When you are asked what you first memory is, one of mine is of being sick on the hall carpet aged about 3; the next thing that happened what that my mother threw up on top of it and cried. A bizarre incident but summed up the fact that my mother found it difficult to deal with sickness and illness. You could psychoanalyse this, probably linking the fact that her own mother died when she was under three, followed by her step-mother when she was 18. She did not cope well with the death of her father or my Dad. But what really surprised me was how she coped with her own ill health. When I wrote the notice, for the Middlesex Gazette, of my mother’s death I remember writing that she died ‘following a long illness bourne with courage’. ‘Courage’ was the word I wanted to use. She had a period of about 5 years of cumulative ill health: diverticulitis resulting in a burst bowel, peritonitis and septacemia which then resulted in a period in intensive care and ultimately a colostomy. She had heart failure when fluid gathered around her heart which had to be dramatically drained off. TB and resulting isolation in hospital. She had ongoing fluid retention as her kidneys failed. In the last 15 months she had two long periods in hospital. What was amazing was that all through this lot, she stayed positive and upbeat. All the people who cared for her, loved her dearly; she kept them laughing, she didn’t complain about her ‘lot’; she didn’t ask ‘why me’ but just ‘so what happens next?’ There is no question she got as much out of life as she could. For any of us who visited, this was not a difficult or unpleasant task. She wanted to play Scrabble or Gin Rummy; she wanted to do crossword puzzles together. She didn’t want grapes or fruit but rather a M&S sandwich or a decent cup of tea. Because she was in the Renal Unit of St Mary’s Hospital in Paddington, there was a kitchen that relatives could use so I could make her a pot of tea or bring food to be heated up.
She knew her kidneys were in a bad way but she wasn’t on dialysis. She wanted to talk to the doctors about what could happen in the future. She wanted to leave hospital but also to be safe. She had given this a lot of thought and wanted to leave London, sell her house and move to Leicester. She did not want to live with me but to live nearby in a bungalow. She did not want me to be her carer but to be her daughter. We both knew that if we lived together we would kill each other. We talked about the fact that there was a bungalow in the next street. She talked to the doctors about the reality of this. They were very positive because the Leicester General Hospital had one of the best Renal Units in the country, to which she could be referred. I got the brochures for the bungalow; she was very excited. I got her house valued. It was an exciting time.

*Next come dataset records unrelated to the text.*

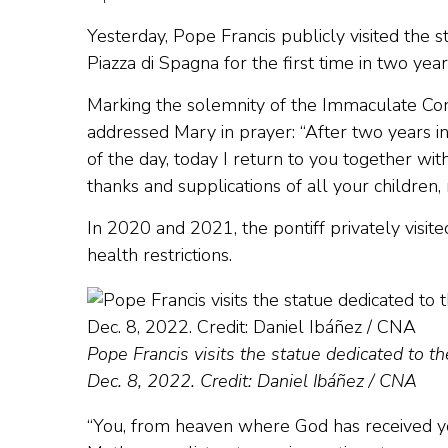
Yesterday, Pope Francis publicly visited the 
Piazza di Spagna for the first time in two yea
Marking the solemnity of the Immaculate Con
addressed Mary in prayer: “After two years 
of the day, today I return to you together wit
thanks and supplications of all your children, 
In 2020 and 2021, the pontiff privately visi
health restrictions.
Pope Francis visits the statue dedicated to 
Dec. 8, 2022. Credit: Daniel Ibáñez / CNA
“You, from heaven where God has received you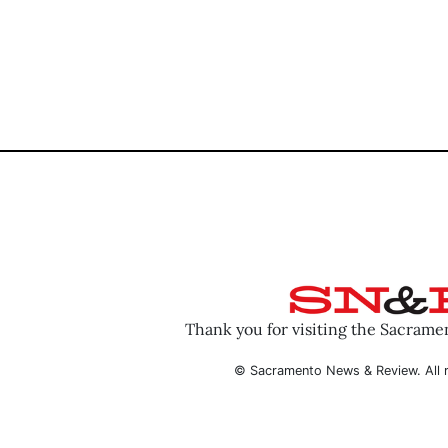
Thank you for visiting the Sacram
© Sacramento News & Review. All r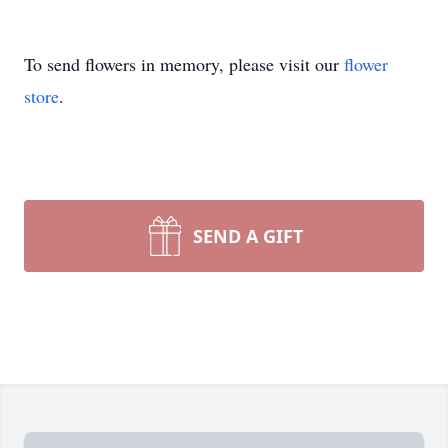
To send flowers in memory, please visit our
flower
store
.
SEND A GIFT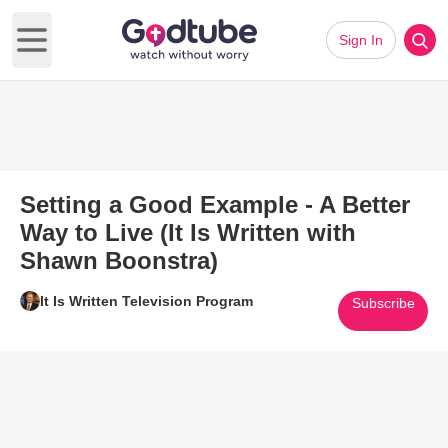
Sign In
Open main menu
Setting a Good Example - A Better
Way to Live (It Is Written with
Shawn Boonstra)
It Is Written Television Program
Subscribe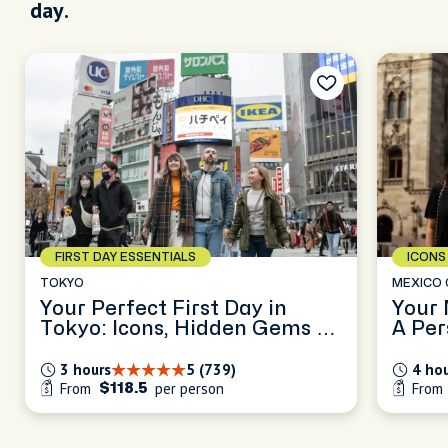
day.
ICONS & SECRETS
THE C
MEXICO CITY
OSAKA
Your Mexico City, Unscripted:
Osaka
A Personalized Half-Day in
Secre
CDMX
Nam
4 hours
5 (502)
3 ho
From
per person
Fro
$126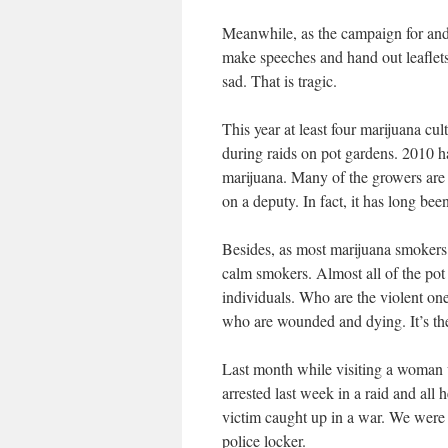
Meanwhile, as the campaign for and 
make speeches and hand out leaflets,
sad. That is tragic.
This year at least four marijuana cul
during raids on pot gardens. 2010 h
marijuana. Many of the growers are 
on a deputy. In fact, it has long be
Besides, as most marijuana smokers 
calm smokers. Almost all of the pot
individuals. Who are the violent ones?
who are wounded and dying. It’s th
Last month while visiting a woma
arrested last week in a raid and all 
victim caught up in a war. We were s
police locker.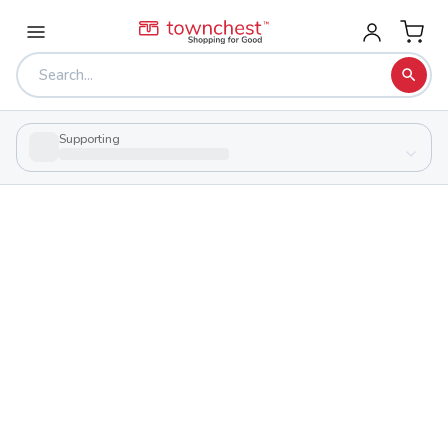
Supporting
Back to school & PTA directory
Rossford High School
Public
School
701 Superior St, Rossford, Ohio 43460
Students
Sports
395
29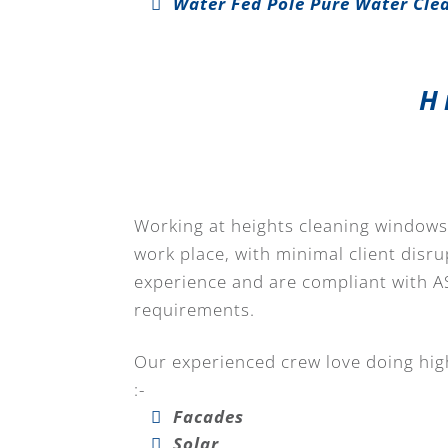
Water Fed Pole Pure Water Cle
H
Working at heights cleaning windows 
work place, with minimal client disru
experience and are compliant with A
requirements.
Our experienced crew love doing high
:-
Facades
Solar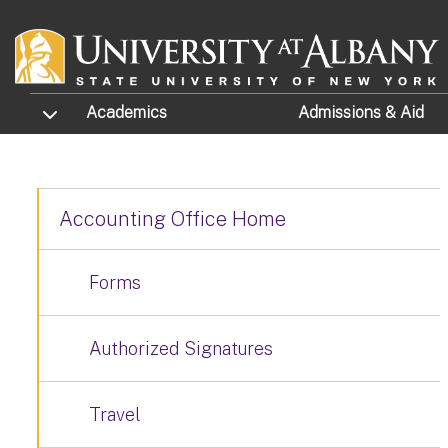
Skip to main content
TOGGLE SUBMENU
Academics
Admissions
& Aid
Accounting Office Home
Forms
Authorized Signatures
Travel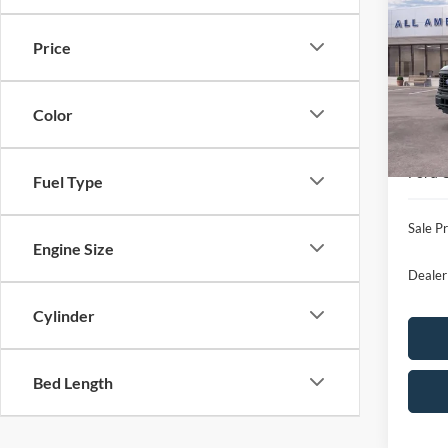
2026
SAVI
Price
VIN:
1
Model:
MSRP
Color
In Sto
All Am
Ford 
Ford O
Fuel Type
Sale Pr
Engine Size
Dealer
Cylinder
Bed Length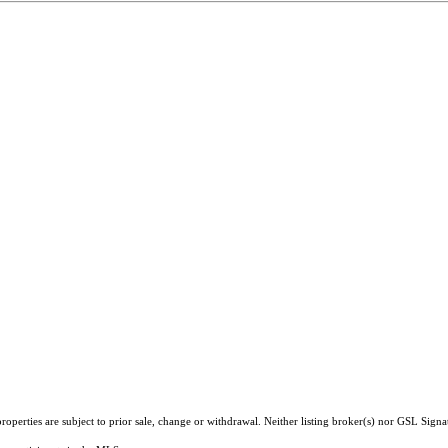
operties are subject to prior sale, change or withdrawal. Neither listing broker(s) nor GSL Signa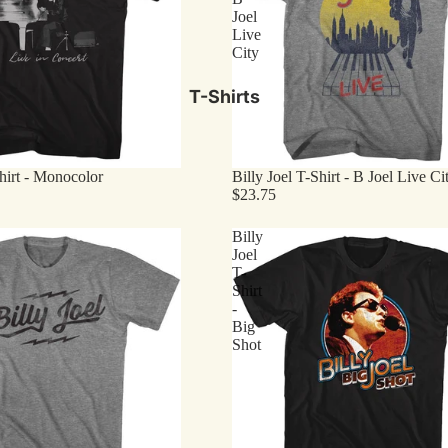
Joel
Live
City
T-Shirts
Shirt - Monocolor
Billy Joel T-Shirt - B Joel Live Ci
$23.75
Billy
Joel
T-
Shirt
-
Big
Shot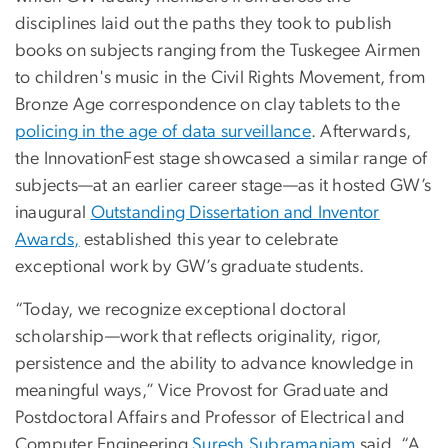
disciplines laid out the paths they took to publish
books on subjects ranging from the Tuskegee Airmen
to children's music in the Civil Rights Movement, from
Bronze Age correspondence on clay tablets to the
policing in the age of data surveillance
. Afterwards,
the InnovationFest stage showcased a similar range of
subjects—at an earlier career stage—as it hosted GW’s
inaugural
Outstanding Dissertation and Inventor
Awards,
established this year to celebrate
exceptional work by GW’s graduate students.
“Today, we recognize exceptional doctoral
scholarship—work that reflects originality, rigor,
persistence and the ability to advance knowledge in
meaningful ways,” Vice Provost for Graduate and
Postdoctoral Affairs and Professor of Electrical and
Computer Engineering
Suresh Subramaniam
said. “A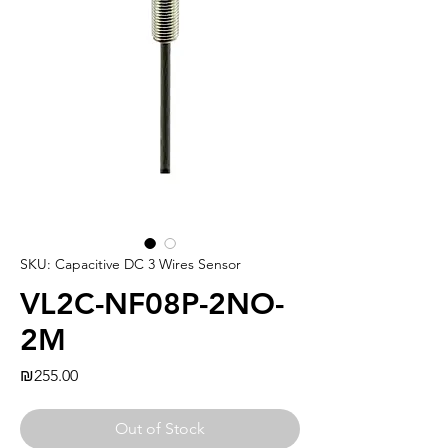
SKU: Capacitive DC 3 Wires Sensor
VL2C-NF08P-2NO-
2M
Price
₪255.00
Out of Stock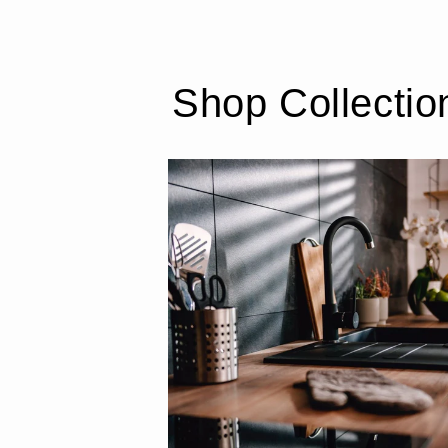
Shop Collectio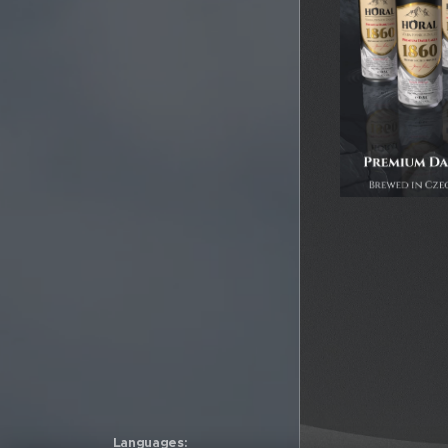
Languages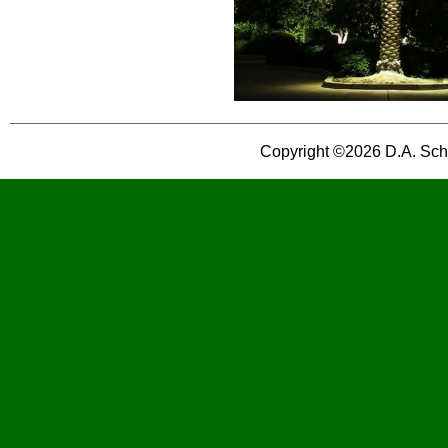
Copyright ©2026 D.A. Schog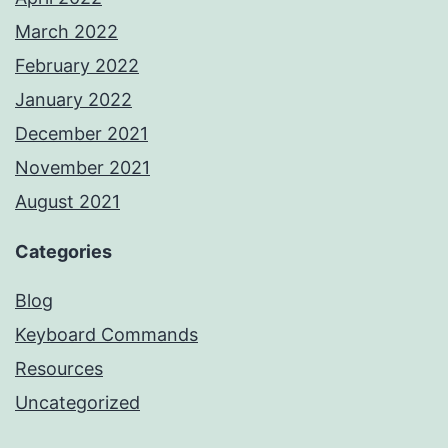
March 2022
February 2022
January 2022
December 2021
November 2021
August 2021
Categories
Blog
Keyboard Commands
Resources
Uncategorized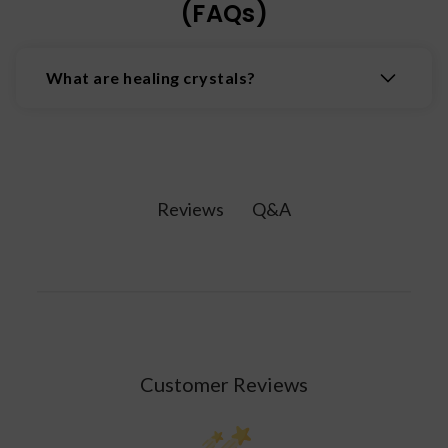
(FAQs)
What are healing crystals?
Healing crystals are natural minerals believed to
possess properties that promote physical,
emotional, and spiritual wellbeing by interacting
with the body's energy fields.
Q&A
Reviews
Customer Reviews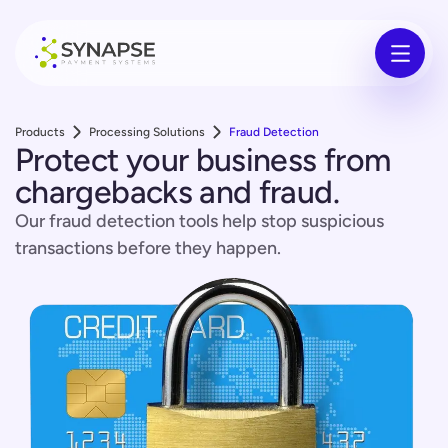
Products
Processing Solutions
Fraud Detection
Protect your business from
chargebacks and fraud.
Our fraud detection tools help stop suspicious
transactions before they happen.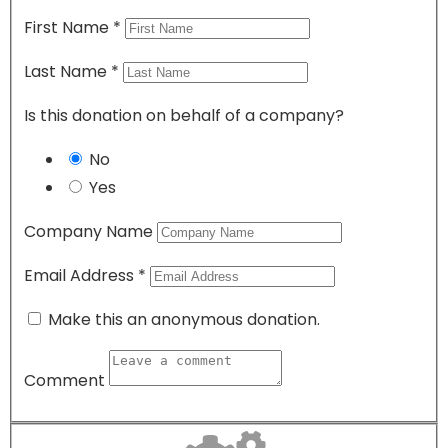
First Name
*
Last Name
*
Is this donation on behalf of a company?
No
Yes
Company Name
Email Address
*
Make this an anonymous donation.
Comment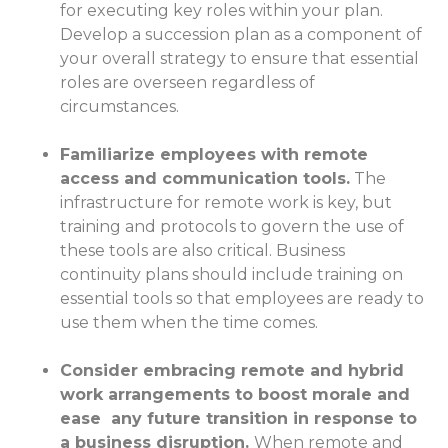
for executing key roles within your plan.
Develop a succession plan as a component of
your overall strategy to ensure that essential
roles are overseen regardless of
circumstances.
Familiarize employees with remote
access and communication tools.
The
infrastructure for remote work is key, but
training and protocols to govern the use of
these tools are also critical. Business
continuity plans should include training on
essential tools so that employees are ready to
use them when the time comes.
Consider embracing remote and hybrid
work arrangements to boost morale and
ease any future transition in response to
a business disruption.
When remote and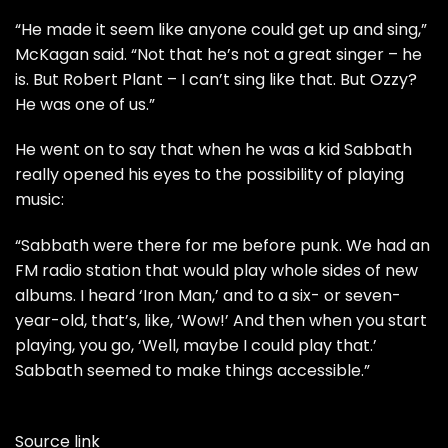
“He made it seem like anyone could get up and sing,”
McKagan said. “Not that he’s not a great singer – he
is. But Robert Plant – I can’t sing like that. But Ozzy?
He was one of us.”
He went on to say that when he was a kid Sabbath
really opened his eyes to the possibility of playing
music:
“Sabbath were there for me before punk. We had an
FM radio station that would play whole sides of new
albums. I heard ‘Iron Man,’ and to a six- or seven-
year-old, that’s, like, ‘Wow!’ And then when you start
playing, you go, ‘Well, maybe I could play that.’
Sabbath seemed to make things accessible.”
Source link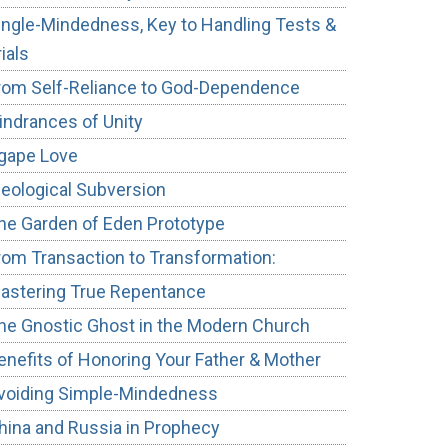
ingle-Mindedness, Key to Handling Tests &
rials
rom Self-Reliance to God-Dependence
indrances of Unity
gape Love
deological Subversion
he Garden of Eden Prototype
rom Transaction to Transformation:
astering True Repentance
he Gnostic Ghost in the Modern Church
enefits of Honoring Your Father & Mother
voiding Simple-Mindedness
hina and Russia in Prophecy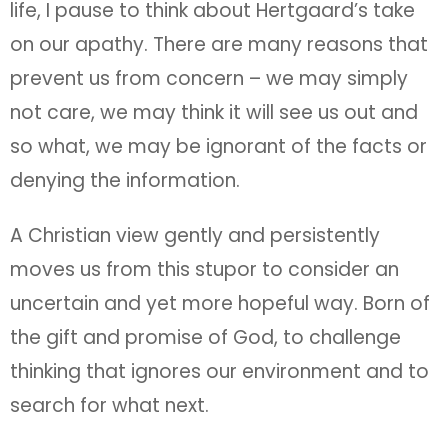
life, I pause to think about Hertgaard’s take
on our apathy. There are many reasons that
prevent us from concern – we may simply
not care, we may think it will see us out and
so what, we may be ignorant of the facts or
denying the information.
A Christian view gently and persistently
moves us from this stupor to consider an
uncertain and yet more hopeful way. Born of
the gift and promise of God, to challenge
thinking that ignores our environment and to
search for what next.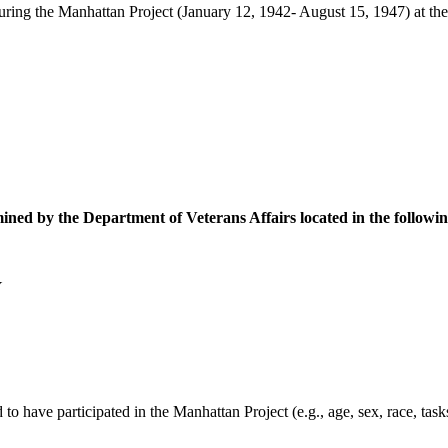
ring the Manhattan Project (January 12, 1942- August 15, 1947) at the f
ined by the Department of Veterans Affairs located in the followin
Y
to have participated in the Manhattan Project (e.g., age, sex, race, tas
.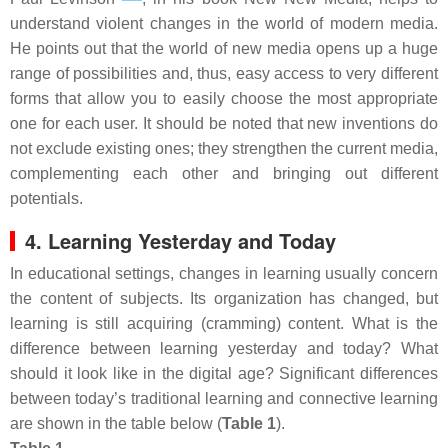
understand violent changes in the world of modern media.
He points out that the world of new media opens up a huge
range of possibilities and, thus, easy access to very different
forms that allow you to easily choose the most appropriate
one for each user. It should be noted that new inventions do
not exclude existing ones; they strengthen the current media,
complementing each other and bringing out different
potentials.
4. Learning Yesterday and Today
In educational settings, changes in learning usually concern
the content of subjects. Its organization has changed, but
learning is still acquiring (cramming) content. What is the
difference between learning yesterday and today? What
should it look like in the digital age? Significant differences
between today’s traditional learning and connective learning
are shown in the table below (
Table 1
).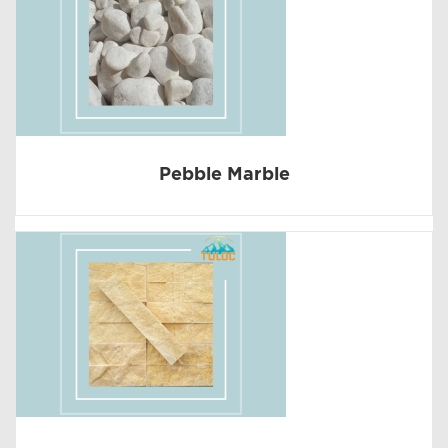
Pebble Marble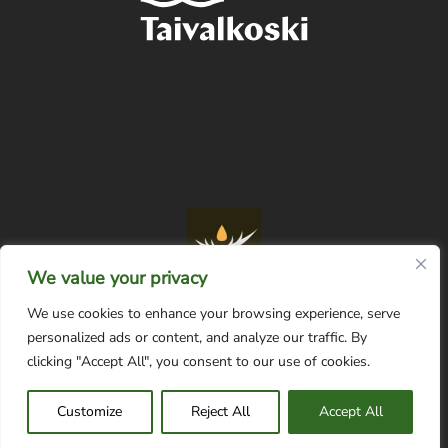
We value your privacy
We use cookies to enhance your browsing experience, serve
personalized ads or content, and analyze our traffic. By
Tietosuojaseloste
clicking "Accept All", you consent to our use of cookies.
Customize
Reject All
Accept All
© Taivalkosken matkailuyhdistys |
web by Digimainostoimisto Davas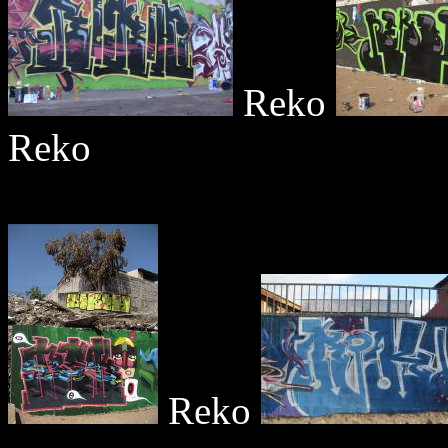
Reko
Reko
Reko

Then one day, a Wednesday, my mother rang me from the hospital, very bright and cheerful and said she was putting the doctor on the phone. I will never forget the poor young, junior doctor saying to me “I’m really sorry. I would never normally have this conversation over the phone but your mother insisted and you know how she can be when she sets her mind on something”. We laughed and I told him not to worry. He said the latest medical tests showed that she had secondary cancer; they could not find the primary source but these results showed clearly where she was at with her health. She probably had two years to live. I asked if these results would stop her plans to move to Leicester. He said we could go ahead with her plans and he would make an immediate referral to Leicester General Hospital for any further treatment. I visited as planned at the weekend. The first thing she said was “OK. So I have cancer. I’ve done my crying. They say that I have at least two years to live. I don’t want to talk about it any more. I want to get on with life and make the most of what I have got left”. She said there were only two things she wanted to happen: firstly, move to the bungalow in Leicester and secondly, for me to take her on holiday to Guernsey. The doctor had said that a trip to Guernsey would be fine. I have no idea why she wanted to go to Guernsey. To my knowledge, she hadn’t talked about this before. I went to all the local travel agents to get as many brochures on Guernsey as possible (there were no internet bookings for holidays in 1990). That weekend we made a lot of plans, looked at hotels in Guernsey, thought about what would be a good time of the year to go. It was weird; I hadn’t seen her looking so well for ages; she felt she had a future that was exciting. Two and a half weeks later she was dead. They had found the primary site of the cancer. She had advanced cancer of both kidneys; two weeks later she went into a coma and died two days after that.
I’d never been to Guernsey. It wasn’t until 1999 that I felt able to go to see if I could find out what had intrigued her about Guernsey. To this day I have no idea but I do know she would have loved it. The history, the scenery, the weather, the greenhouses, the coastline, the boat trips, the peace, the quiet way of life, the food. As I use this tea towel, my sorrow is that I didn’t know she wanted to go to Guernsey until near the end of her life and that I didn’t have the two years we were told was possible in order to fulfill her dream. But I do believe the planning of her future life had made her happy. Perhaps that is good enough.